Processing Animal adoption papers with Amazon Textract
Amazon Textract is a newly GA OCR (Optical character recognition) service that was originally announced at re:Invent late 2018. The basic functionality available currently are the extraction of text in three of the following categories.
- Raw text
- Forms
- Tables
If you want to play around with the service before we deep dive into it, I recommend checking out the demo.
Overview
Textract in itself isn't anything unique, and its real value lies in it sitting in AWS where we can harness some of the surrounding services to make it a more useful service.
The problem I wanted to solve related to the non for profit my partner Yhana started; WA Animals, and one of the problems she faced regularly which was never having enough time to go through the endless emails and process animal adoption paperwork.
Initial testing found that Textract was more then capable of extracting the table field from our adoption form template, so I felt confident that I was going to be able to achieve a working solution by the end of this.
Architecture
The proposed design for the form processor will be entirely Serverless and an overview of what it looks like can be seen below.
The process flow:
- New Email comes into the inbox of WA Animals
- Email rule places it into an Adoption email S3 bucket
- Event fires an Attachment processing Lambda which strips out the attachment (converting it to a Textract friendly format if required) and places it into an Adoption forms S3 bucket
- Emails are removed from the bucket after processing
- Event fires the Textract processing Lambda which pulls out table data from the form
- Table data is put into a DynamoDB instance
Implementation
A couple prerequisites that need to be fulfilled before we're able to trigger on Email rules.
SES Domain Verification
In order to trigger on incoming emails you'll need to have a domain setup in SES along with an email address to receive incoming mail for.
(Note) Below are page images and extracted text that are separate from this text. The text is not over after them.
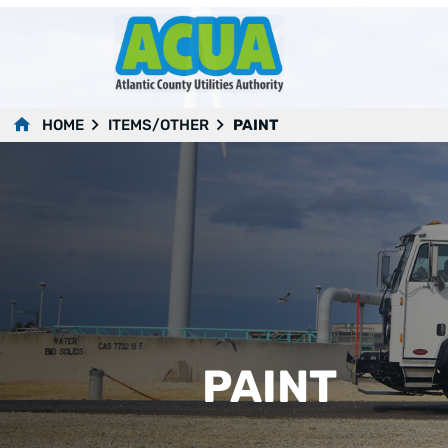
HOME
ITEMS/OTHER
PAINT
PAINT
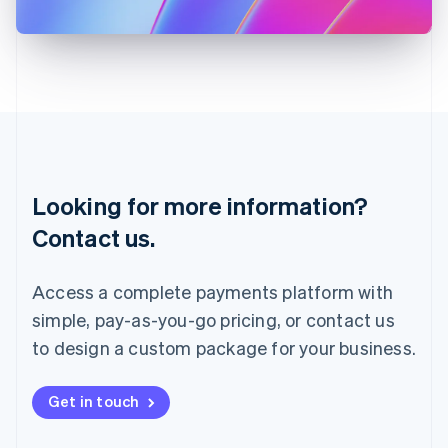
日本語
English
Latvia
English
Liechtenstein
Deutsch
English
Lithuania
English
Luxembourg
Français
Deutsch
English
Looking for more information?
Mainland China
简体中文
English
Contact us.
Malaysia
English
简体中文
Malta
Access a complete payments platform with
English
simple, pay-as-you-go pricing, or contact us
Mexico
Español
English
to design a custom package for your business.
Netherlands
Nederlands
English
New Zealand
Get in touch
English
Norway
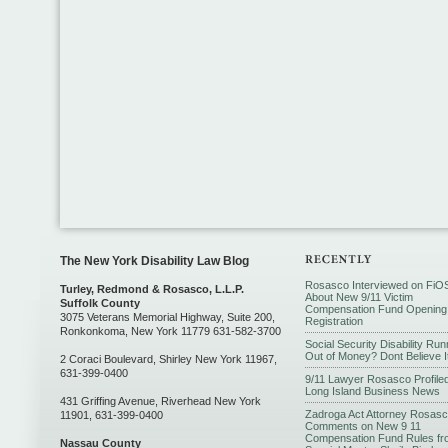
The New York Disability Law Blog
Rosasco Interviewed on FiO
Turley, Redmond & Rosasco, L.L.P.
About New 9/11 Victim
Suffolk County
Compensation Fund Opening
3075 Veterans Memorial Highway, Suite 200,
Registration
Ronkonkoma, New York 11779 631-582-3700
Social Security Disability Run
Out of Money? Dont Believe I
2 Coraci Boulevard, Shirley New York 11967,
631-399-0400
9/11 Lawyer Rosasco Profiled
Long Island Business News
431 Griffing Avenue, Riverhead New York
Zadroga Act Attorney Rosas
11901, 631-399-0400
Comments on New 9 11
Compensation Fund Rules fr
Nassau County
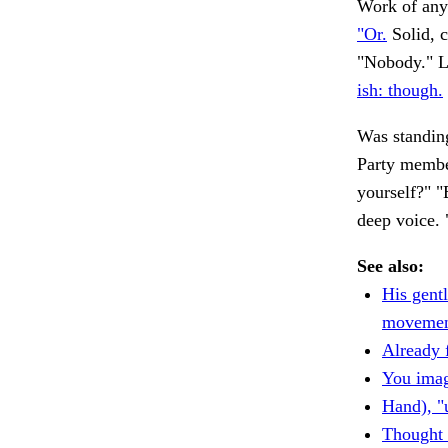
Work of any
"Or.
Solid, c
"Nobody." Le
ish: though.
Was standing
Party memb
yourself?" "B
deep voice. 
See also:
His gentl
movemen
Already 
You imag
Hand), "
Thought 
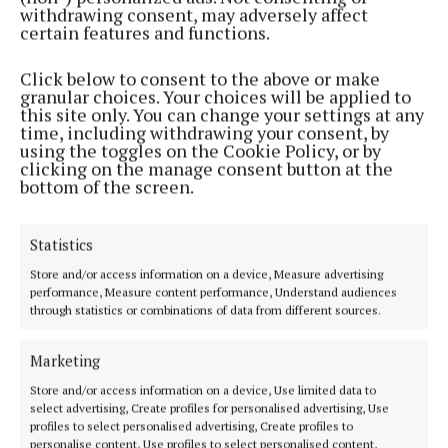
short of 2c target
withdrawing consent, may adversely affect
certain features and functions.
3 years ago
Click below to consent to the above or make
NEWS
granular choices. Your choices will be applied to
Frustration all round
this site only. You can change your settings at any
time, including withdrawing your consent, by
3 years ago
using the toggles on the Cookie Policy, or by
clicking on the manage consent button at the
bottom of the screen.
NEWS
Poultry farmers mount Cavan protests for price
rise
Statistics
3 years ago
Store and/or access information on a device, Measure advertising
performance, Measure content performance, Understand audiences
NEWS
through statistics or combinations of data from different sources.
Lidl plans new Cavan supermarket
3 years ago
Marketing
Store and/or access information on a device, Use limited data to
NEWS
select advertising, Create profiles for personalised advertising, Use
WATCH: Lidl to meet with egg and poultry
profiles to select personalised advertising, Create profiles to
personalise content, Use profiles to select personalised content,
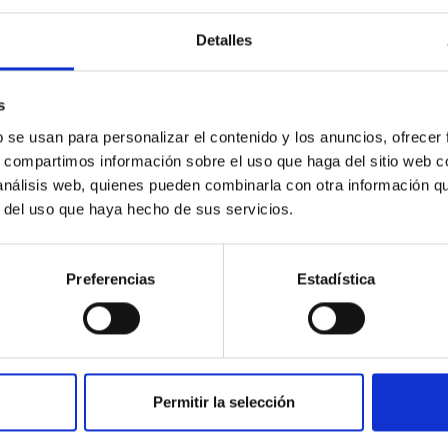
Detalles
ores in the Transition between Cloud and Cor
s
 we expect to see alignments between the magnetic field orienta
b se usan para personalizar el contenido y los anuncios, ofrecer
ver, that the orientation of cores and their angular momentum vec
s, compartimos información sobre el uso que haga del sitio web 
 análisis web, quienes pueden combinarla con otra información q
r del uso que haya hecho de sus servicios.
Preferencias
Estadística
Permitir la selección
Having a Domain Identity setup should happen if you have email setup going to a domain hosted on AWS WorkMail. For more specific setups consult the Amazon SES documentation.
Project Setup
Code for this project is available at t04glovern/aws-textract-adoption-forms. I will go over the setup process I followed when developing it; however if you just want to get started, pull the repo down using the following.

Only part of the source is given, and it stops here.